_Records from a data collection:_
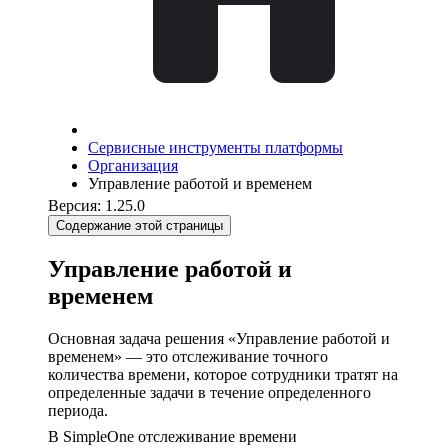
Сервисные инструменты платформы
Организация
Управление работой и временем
Версия: 1.25.0
Содержание этой страницы
Управление работой и
временем
Основная задача решения «Управление работой и
временем» — это отслеживание точного
количества времени, которое сотрудники тратят на
определенные задачи в течение определенного
периода.
В SimpleOne отслеживание времени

_Work required:_
Look through the entries above and copy each line that has "времени" in it.

_Expected answer:_
количества времени, которое сотрудники тратят на
В SimpleOne отслеживание времени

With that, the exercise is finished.